This paper aims to establish which data mining tools and techniques are best for use in construction to help to maximize opportunities and reducing risks in the 12 modules of the Compendium of the Guild of Project Controls.
Project Managers, Project Controls professionals can leverage the use of the validated data to ensure better decision making, faster and with the most significant benefit to the projects.
KEYWORDS-
Data Mining, Knowledge Area, KDD process, Classification, Big Data, Business Intelligence, Enterprise Data Mining, Correlation[DPDG1] , Knowledge Area, Data Validation
INTRODUCTION
"Hope is NOT a valid management Strategy"[2]. History is studded with denial and project failures around the world, with "a significant number of the construction project have encountered problems during the construction phase, 98% of projects incur in cost overruns or delays"[3],related to the fact that "risk has not been dealt with adequately, that subsequently resulted in a limited performance in the built of the project with increasing cost and time delays."[4]
There are various theories and methods to manage data in the construction industry, and with the help of new technologies, the construction industry is adapting and start to implement it, such as using of data mining to manage the various knowledge areas more productively and efficiently. The use of data mining can discover patterns on construction risks from raw data in a previously unknown way.
Two items are essential in this research, data mining tools and techniques and how this relates to the knowledge areas to achieve project success based on the specifications we have set-up for our project or product or both.
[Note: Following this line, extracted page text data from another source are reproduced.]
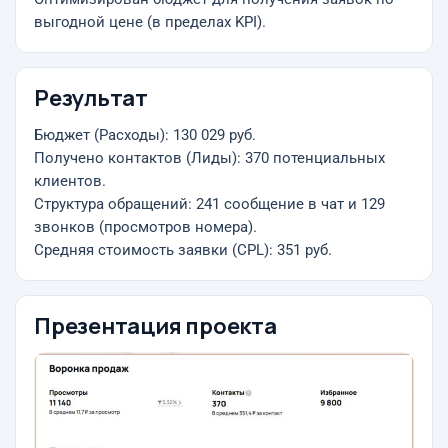
выгодной цене (в пределах KPI).
Результат
Бюджет (Расходы): 130 029 руб.
Получено контактов (Лиды): 370 потенциальных
клиентов.
Структура обращений: 241 сообщение в чат и 129
звонков (просмотров номера).
Средняя стоимость заявки (CPL): 351 руб.
Презентация проекта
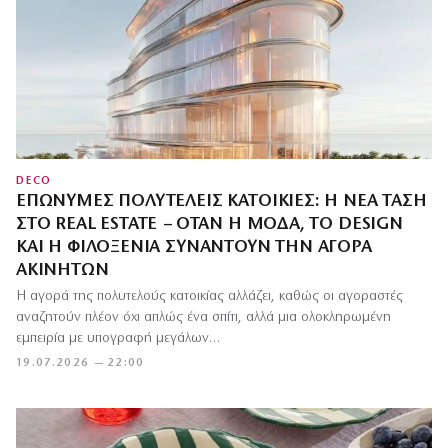
DECO
ΕΠΏΝΥΜΕΣ ΠΟΛΥΤΕΛΕΊΣ ΚΑΤΟΙΚΊΕΣ: Η ΝΈΑ ΤΆΣΗ
ΣΤΟ REAL ESTATE – ΌΤΑΝ Η ΜΌΔΑ, ΤΟ DESIGN
ΚΑΙ Η ΦΙΛΟΞΕΝΊΑ ΣΥΝΑΝΤΟΎΝ ΤΗΝ ΑΓΟΡΆ
ΑΚΙΝΉΤΩΝ
Η αγορά της πολυτελούς κατοικίας αλλάζει, καθώς οι αγοραστές
αναζητούν πλέον όχι απλώς ένα σπίτι, αλλά μια ολοκληρωμένη
εμπειρία με υπογραφή μεγάλων…
19.07.2026 — 22:00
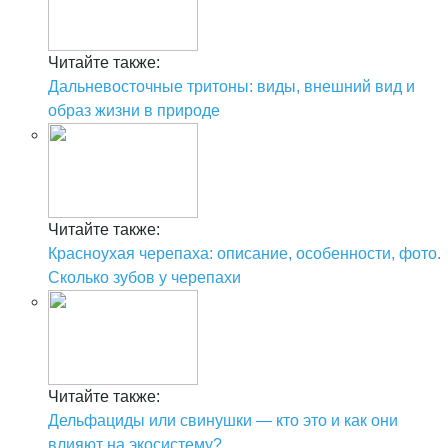
Читайте также:
Дальневосточные тритоны: виды, внешний вид и
образ жизни в природе
Читайте также:
Красноухая черепаха: описание, особенности, фото.
Сколько зубов у черепахи
Читайте также:
Дельфациды или свинушки — кто это и как они
влияют на экосистему?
In a general way, risk/opportunity can be "defined as decisions to accept exposure or reduce vulnerabilities by either mitigating the risk or applying adequate controls[5]", And this should be associated primarily with the measure of deviation from the pre-planned values, and it is usually defined as the probability of those deviations.
In more detail risk can be defined as "A probability or threat of damage, injury, liability, loss, or any other negative occurrence that is caused by external or internal vulnerabilities, and that may be avoided through preemptive action."[6]
How can we define data mining? It is like a type of deep technology analysis of data, which can establish a forecasting model instead of a back retrospective model.Traditionally statistical analysis tools are used to test the past situation while data mining technology aimed at finding unexpected relationships through discoverable, predictable, pattern matching algorithms, traditionally statistical analysis tools used to test the previous case.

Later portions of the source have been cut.